## Task directions
Return each record word for word and omit the pictures.

## Material for the task
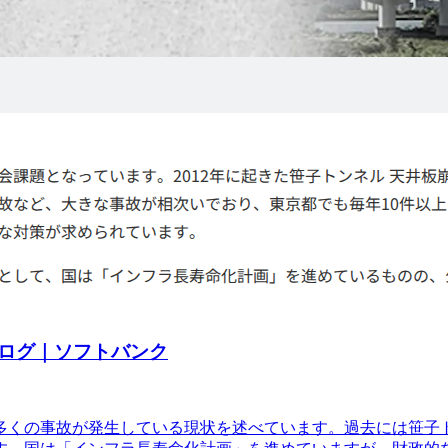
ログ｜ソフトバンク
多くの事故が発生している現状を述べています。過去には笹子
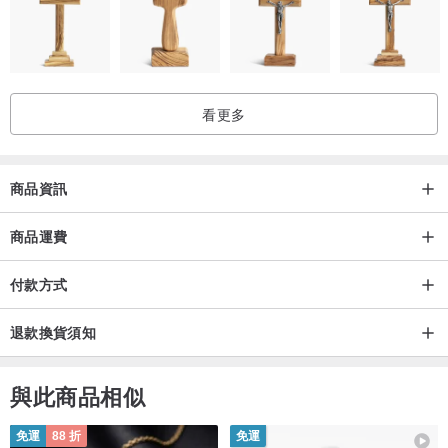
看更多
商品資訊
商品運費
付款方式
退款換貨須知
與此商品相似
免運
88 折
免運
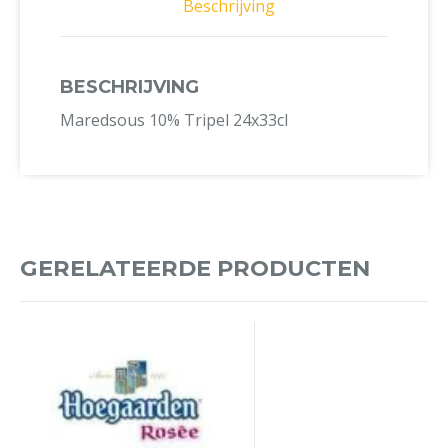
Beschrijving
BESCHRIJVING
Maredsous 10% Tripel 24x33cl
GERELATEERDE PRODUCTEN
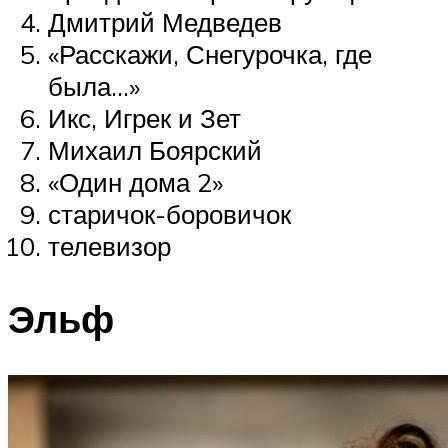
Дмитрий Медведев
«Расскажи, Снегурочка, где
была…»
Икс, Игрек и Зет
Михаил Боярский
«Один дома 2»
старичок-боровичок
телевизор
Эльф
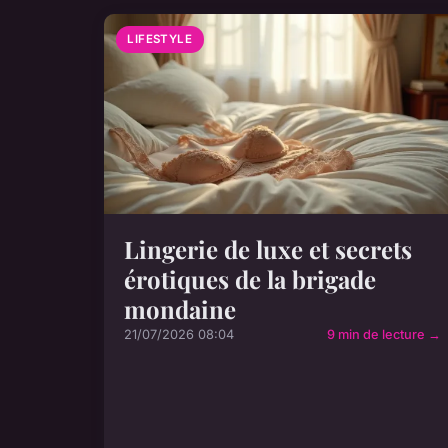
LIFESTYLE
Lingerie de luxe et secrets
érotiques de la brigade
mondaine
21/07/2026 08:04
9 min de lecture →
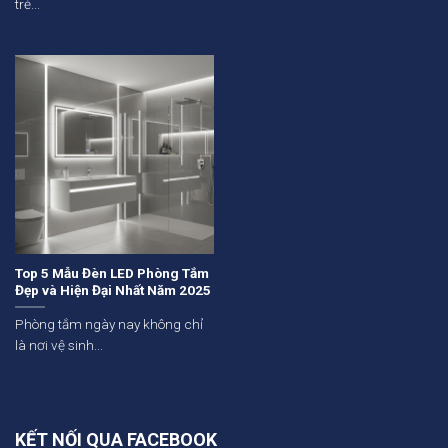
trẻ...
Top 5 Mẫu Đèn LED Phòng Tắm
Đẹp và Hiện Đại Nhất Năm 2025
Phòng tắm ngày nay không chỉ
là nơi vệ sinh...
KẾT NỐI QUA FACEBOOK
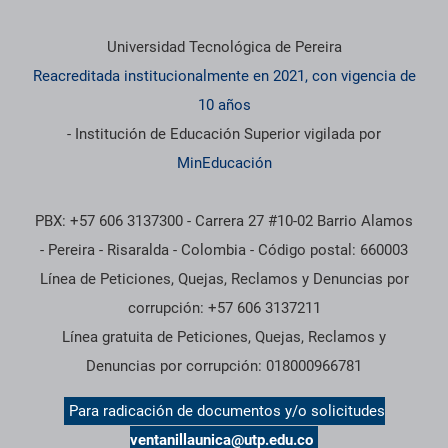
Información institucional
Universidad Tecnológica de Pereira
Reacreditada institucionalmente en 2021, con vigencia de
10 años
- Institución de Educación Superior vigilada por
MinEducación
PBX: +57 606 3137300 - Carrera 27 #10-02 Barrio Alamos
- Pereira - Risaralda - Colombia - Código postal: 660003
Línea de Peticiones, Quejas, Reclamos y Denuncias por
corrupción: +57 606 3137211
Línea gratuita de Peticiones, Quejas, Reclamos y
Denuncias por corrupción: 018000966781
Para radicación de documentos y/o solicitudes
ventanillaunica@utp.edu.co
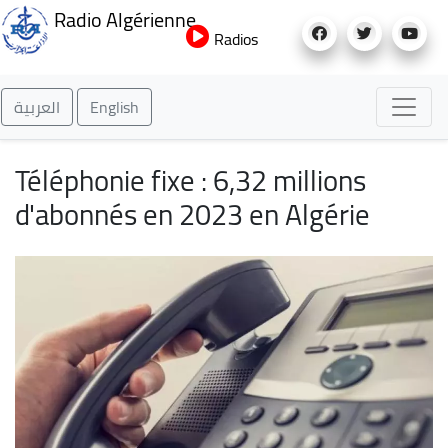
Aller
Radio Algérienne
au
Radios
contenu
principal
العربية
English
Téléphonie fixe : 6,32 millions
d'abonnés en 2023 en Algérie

## Written answer
ログ｜ソフトバンク
多くの事故が発生している現状を述べています。過去には笹子
看更多
商品資訊
商品運費
付款方式
退款換貨須知
與此商品相似
免運
88 折
免運
Beschrijving
BESCHRIJVING
Maredsous 10% Tripel 24x33cl
GERELATEERDE PRODUCTEN
Дмитрий Медведев
«Расскажи, Снегурочка, где
была…»
Икс, Игрек и Зет
Михаил Боярский
«Один дома 2»
старичок-боровичок
телевизор
Эльф
LIFESTYLE
Lingerie de luxe et secrets
érotiques de la brigade
mondaine
21/07/2026 08:04
9 min de lecture →
trẻ...
Top 5 Mẫu Đèn LED Phòng Tắm
Đẹp và Hiện Đại Nhất Năm 2025
Phòng tắm ngày nay không chỉ
là nơi vệ sinh...
KẾT NỐI QUA FACEBOOK
Información institucional
Universidad Tecnológica de Pereira
Reacreditada institucionalmente en 2021, con vigencia de
10 años
- Institución de Educación Superior vigilada por
MinEducación
PBX: +57 606 3137300 - Carrera 27 #10-02 Barrio Alamos
- Pereira - Risaralda - Colombia - Código postal: 660003
Línea de Peticiones, Quejas, Reclamos y Denuncias por
corrupción: +57 606 3137211
Línea gratuita de Peticiones, Quejas, Reclamos y
Denuncias por corrupción: 018000966781
Para radicación de documentos y/o solicitudes
ventanillaunica@utp.edu.co
Aller
Radio Algérienne
au
Radios
contenu
principal
العربية
English
Téléphonie fixe : 6,32 millions
d'abonnés en 2023 en Algérie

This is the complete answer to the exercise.